Saturday, January 5, 2013

Newborn Distress

Tonight I'm back in Sagam after a long set of flights from the US. I was kindly met in Kisumu by Jennifer, and after some food and running some errands in Kisumu we prepared for the trip back to Sagam. About that time I got a call from Mairead, our nurse who is volunteering at Sagam, that a newborn wasn't breathing and was undergoing resuscitation by the Kenyan nurse on duty.  We discussed how to best support the child, and I hopped in our very packed car and headed back to Sagam with the rest of the team (that now includes 4 Harvard undergraduate students that will be volunteering with us for the next 3 weeks).

After ongoing phone reports on the road from Mairead that the child was stabilizing and breathing on her own, we decided to transfer the baby to a bigger facility with neonatal trained nurses and physicians. I called a Kenyan pediatrician I know and was saddened to hear that Kenyan health workers in public hospitals were on strike regarding poor wages. If we sent the newborn to a public hospital, she would be refused entrance to the facility.  He suggested the child stay with us, since even though we aren't adequately equipped to deal with very sick neonates, at least we would try.  We double-checked with the family to see if they could afford care at a big, well-supported private hospital in Kisumu, but they could not.

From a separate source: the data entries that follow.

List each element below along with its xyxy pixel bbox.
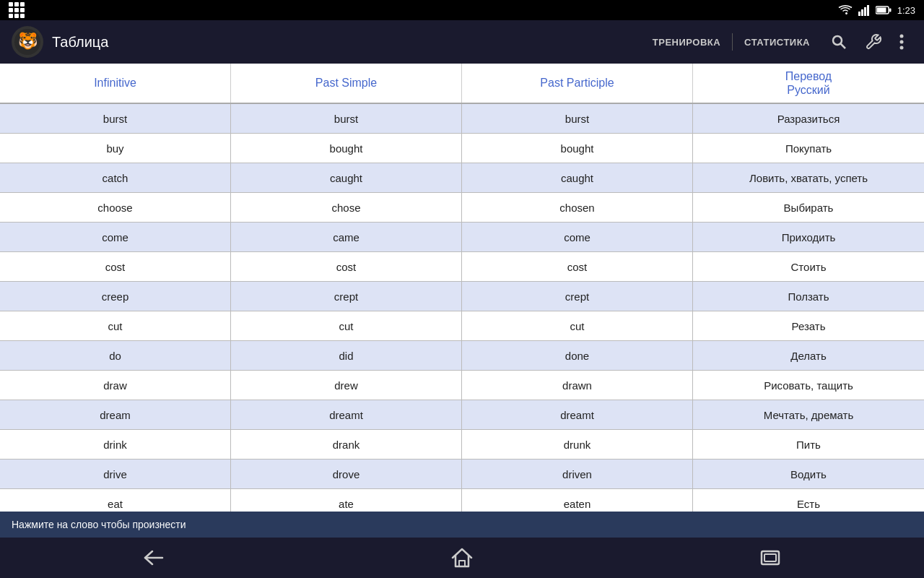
train-button[interactable]: ТРЕНИРОВКА xyxy=(641,31,732,53)
table-row[interactable]: drivedrovedrivenВодить xyxy=(0,460,924,489)
table-cell-pastSimple[interactable]: drew xyxy=(231,371,462,400)
table-row[interactable]: buyboughtboughtПокупать xyxy=(0,134,924,163)
table-cell-translation[interactable]: Пить xyxy=(693,430,924,460)
table-cell-translation[interactable]: Ползать xyxy=(693,282,924,311)
table-cell-infinitive[interactable]: drive xyxy=(0,460,231,489)
table-cell-translation[interactable]: Разразиться xyxy=(693,104,924,134)
table-cell-translation[interactable]: Рисовать, тащить xyxy=(693,371,924,400)
table-row[interactable]: costcostcostСтоить xyxy=(0,252,924,282)
table-cell-pastSimple[interactable]: burst xyxy=(231,104,462,134)
table-row[interactable]: creepcreptcreptПолзать xyxy=(0,282,924,311)
table-cell-pastSimple[interactable]: caught xyxy=(231,163,462,193)
battery-icon xyxy=(876,6,892,14)
signal-icon xyxy=(858,4,870,16)
table-cell-infinitive[interactable]: do xyxy=(0,341,231,371)
svg-point-12 xyxy=(900,40,904,44)
table-cell-infinitive[interactable]: drink xyxy=(0,430,231,460)
table-cell-pastParticiple[interactable]: done xyxy=(462,341,693,371)
table-cell-pastParticiple[interactable]: caught xyxy=(462,163,693,193)
svg-point-13 xyxy=(900,46,904,50)
table-cell-pastParticiple[interactable]: drawn xyxy=(462,371,693,400)
stats-button[interactable]: СТАТИСТИКА xyxy=(733,31,821,53)
table-cell-pastParticiple[interactable]: driven xyxy=(462,460,693,489)
table-cell-pastSimple[interactable]: dreamt xyxy=(231,400,462,430)
nav-back-button[interactable] xyxy=(125,543,183,572)
table-cell-pastParticiple[interactable]: bought xyxy=(462,134,693,163)
col-header-past-participle: Past Participle xyxy=(462,64,693,103)
search-button[interactable] xyxy=(821,27,856,56)
table-cell-infinitive[interactable]: come xyxy=(0,223,231,252)
table-cell-pastSimple[interactable]: did xyxy=(231,341,462,371)
svg-point-9 xyxy=(833,36,842,45)
col-header-translation: ПереводРусский xyxy=(693,64,924,103)
table-cell-infinitive[interactable]: cost xyxy=(0,252,231,282)
svg-text:🐯: 🐯 xyxy=(18,31,38,51)
table-row[interactable]: cutcutcutРезать xyxy=(0,311,924,341)
svg-point-11 xyxy=(900,35,904,38)
more-button[interactable] xyxy=(891,28,912,56)
settings-button[interactable] xyxy=(856,27,891,56)
table-cell-pastSimple[interactable]: ate xyxy=(231,489,462,512)
table-cell-translation[interactable]: Выбирать xyxy=(693,193,924,223)
table-cell-translation[interactable]: Стоить xyxy=(693,252,924,282)
table-cell-pastParticiple[interactable]: crept xyxy=(462,282,693,311)
table-cell-infinitive[interactable]: choose xyxy=(0,193,231,223)
table-cell-infinitive[interactable]: burst xyxy=(0,104,231,134)
table-cell-pastParticiple[interactable]: cut xyxy=(462,311,693,341)
table-row[interactable]: comecamecomeПриходить xyxy=(0,223,924,252)
nav-recent-button[interactable] xyxy=(741,543,799,572)
table-cell-pastSimple[interactable]: came xyxy=(231,223,462,252)
table-cell-translation[interactable]: Покупать xyxy=(693,134,924,163)
table-cell-pastParticiple[interactable]: come xyxy=(462,223,693,252)
table-cell-pastSimple[interactable]: chose xyxy=(231,193,462,223)
table-cell-infinitive[interactable]: dream xyxy=(0,400,231,430)
table-cell-translation[interactable]: Есть xyxy=(693,489,924,512)
table-cell-pastSimple[interactable]: bought xyxy=(231,134,462,163)
table-row[interactable]: catchcaughtcaughtЛовить, хватать, успеть xyxy=(0,163,924,193)
col-header-infinitive: Infinitive xyxy=(0,64,231,103)
svg-line-10 xyxy=(841,44,846,49)
table-cell-pastParticiple[interactable]: dreamt xyxy=(462,400,693,430)
table-cell-translation[interactable]: Приходить xyxy=(693,223,924,252)
table-cell-pastParticiple[interactable]: eaten xyxy=(462,489,693,512)
table-cell-pastParticiple[interactable]: drunk xyxy=(462,430,693,460)
recent-icon xyxy=(760,550,780,566)
app-title: Таблица xyxy=(52,34,632,51)
col-headers: Infinitive Past Simple Past Participle П… xyxy=(0,64,924,104)
table-cell-translation[interactable]: Резать xyxy=(693,311,924,341)
table-cell-infinitive[interactable]: eat xyxy=(0,489,231,512)
svg-rect-3 xyxy=(867,5,869,16)
svg-rect-1 xyxy=(861,9,863,16)
table-cell-infinitive[interactable]: creep xyxy=(0,282,231,311)
table-cell-pastSimple[interactable]: drove xyxy=(231,460,462,489)
home-icon xyxy=(451,548,473,568)
time-display: 1:23 xyxy=(897,5,915,16)
hint-text: Нажмите на слово чтобы произнести xyxy=(12,519,186,530)
wifi-icon xyxy=(838,4,853,16)
table-row[interactable]: eatateeatenЕсть xyxy=(0,489,924,512)
table-cell-infinitive[interactable]: catch xyxy=(0,163,231,193)
table-cell-translation[interactable]: Мечтать, дремать xyxy=(693,400,924,430)
table-row[interactable]: drinkdrankdrunkПить xyxy=(0,430,924,460)
table-cell-pastSimple[interactable]: cost xyxy=(231,252,462,282)
table-cell-pastSimple[interactable]: cut xyxy=(231,311,462,341)
svg-rect-2 xyxy=(864,7,866,16)
table-cell-pastParticiple[interactable]: chosen xyxy=(462,193,693,223)
table-cell-infinitive[interactable]: buy xyxy=(0,134,231,163)
table-cell-translation[interactable]: Ловить, хватать, успеть xyxy=(693,163,924,193)
table-row[interactable]: dreamdreamtdreamtМечтать, дремать xyxy=(0,400,924,430)
table-cell-infinitive[interactable]: draw xyxy=(0,371,231,400)
table-row[interactable]: dodiddoneДелать xyxy=(0,341,924,371)
toolbar-actions: ТРЕНИРОВКА СТАТИСТИКА xyxy=(641,27,912,56)
table-cell-pastParticiple[interactable]: burst xyxy=(462,104,693,134)
table-cell-translation[interactable]: Делать xyxy=(693,341,924,371)
table-row[interactable]: burstburstburstРазразиться xyxy=(0,104,924,134)
table-row[interactable]: drawdrewdrawnРисовать, тащить xyxy=(0,371,924,400)
table-cell-pastSimple[interactable]: crept xyxy=(231,282,462,311)
table-cell-pastParticiple[interactable]: cost xyxy=(462,252,693,282)
table-cell-translation[interactable]: Водить xyxy=(693,460,924,489)
table-row[interactable]: choosechosechosenВыбирать xyxy=(0,193,924,223)
table-cell-infinitive[interactable]: cut xyxy=(0,311,231,341)
table-cell-pastSimple[interactable]: drank xyxy=(231,430,462,460)
nav-home-button[interactable] xyxy=(433,543,491,572)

I was surprised and happy to see that the little girl was alive and still breathing on her own by the time we got there. After struggling with several attempts to get intravenous access in order to start antibiotics, we were finally able to get an intraosseous line placed in her femur. This is a thick but relatively short needle that is drilled into the bone so that medicines and other fluids can be administered into the bone marrow. After being infused into the marrow, the medicine then leaves the bone via many small veins and enters central circulation, getting wherever it's needed all throughout the body.  I'm very thankful for Dr. J's donation of these needles to us.

We left the hospital sweaty, tired, hungry, but happy that the little one was still holding on. I'm not sure if she'll make it through the night. But thanks to Mairead and the rest of the Kenyan and US team, she has a fighting chance.